La exposición a la luz solar influyen de forma directa en el estado de ánimo
Por qué los días soleados nos hacen sentir más felices que los lluviosos
La exposición a la luz solar influyen de forma directa en el estado de ánimo y los niveles de energía
El profesor de Psicología de la Universidad CEU San Pablo, Fernando Miralles, explica que «entre el 30 % y el 50 % de las personas es meteorosensible, es decir, que el tiempo atmosférico afecta a su estado de ánimo». El profesor afirma que estas personas, en invierno están mucho más deprimidas, decaídas y no tendrá ganas de hacer nada.
Los periodos prolongados de lluvia y cielos cubiertos no solo alteran la rutina diaria, sino que también pueden influir en el bienestar emocional. La reducción de la luz solar, clave en la regulación de la serotonina —neurotransmisor vinculado al estado de ánimo—, así como en el ajuste del ritmo circadiano que regula los ciclos de sueño y vigilia, está en el centro de este fenómeno.

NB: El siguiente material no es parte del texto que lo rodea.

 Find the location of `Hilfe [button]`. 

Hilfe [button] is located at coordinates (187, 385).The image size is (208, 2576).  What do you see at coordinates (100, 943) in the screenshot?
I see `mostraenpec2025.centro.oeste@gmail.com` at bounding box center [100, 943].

Según la Sociedad Española de Psiquiatría, al menos un 90% de los adultos en España experimenta cambios sutiles en el estado de ánimo, la energía y el sueño cuando la falta de luz se prolonga en el tiempo. Aunque estas alteraciones no suelen derivar en un trastorno depresivo, sí se manifiestan en forma de mayor cansancio, irritabilidad o desánimo transitorio. Además, pueden agravar la situación de personas con diagnósticos psiquiátricos previos, favoreciendo recaídas.
La especialista Soraya Bajat, jefa de servicio de Salud Mental de los hospitales universitarios Sanitas La Moraleja y La Zarzuela, detalla el impacto biológico de la falta de luz: «Desde el punto de vista biológico, la disminución de luz natural reduce la producción de serotonina y altera la secreción de melatonina, hormona implicada en el descanso nocturno. La menor exposición solar también influye en la síntesis de vitamina D, cuyo déficit se ha asociado con una mayor presencia de síntomas depresivos. Tras varios días consecutivos sin apenas claridad, el organismo recibe menos estímulos activadores y eso repercute en la energía diaria».
Exposición a la luz solar
Por contra, la exposición a la luz solar influyen de forma directa en el estado de ánimo y los niveles de energía.
La Dra. Mónica Zarate explica que la exposición a la luz solar influye de forma directa tanto en la salud física como en el bienestar emocional. Cuando la piel entra en contacto con el sol, el organismo activa la producción de vitamina D, una sustancia esencial para múltiples funciones corporales, entre ellas la regulación del estado de ánimo.
Además, la luz natural desempeña un papel clave en el control de los ritmos biológicos. La exposición solar contribuye a regular los ciclos de sueño, favoreciendo un descanso más reparador y un mejor equilibrio emocional.
Otro de los efectos destacados es el aumento de la serotonina, conocida como la «hormona de la felicidad». Diversos estudios han demostrado que recibir luz solar, especialmente durante las primeras horas del día, estimula su producción, lo que se traduce en una mejora del ánimo.
Por último, la luz del día también interviene en la regulación de la melatonina, la hormona encargada de inducir el sueño. Una adecuada exposición durante las horas diurnas permite que el organismo la produzca de manera más eficiente al llegar la noche, facilitando así el descanso.
Según explican expertos de Acimut Psicología Aplicada muchas personas experimentan una mayor sensación de vitalidad, optimismo y activación durante los días soleados y con más horas de luz, lo que favorece la realización de actividades y la interacción social.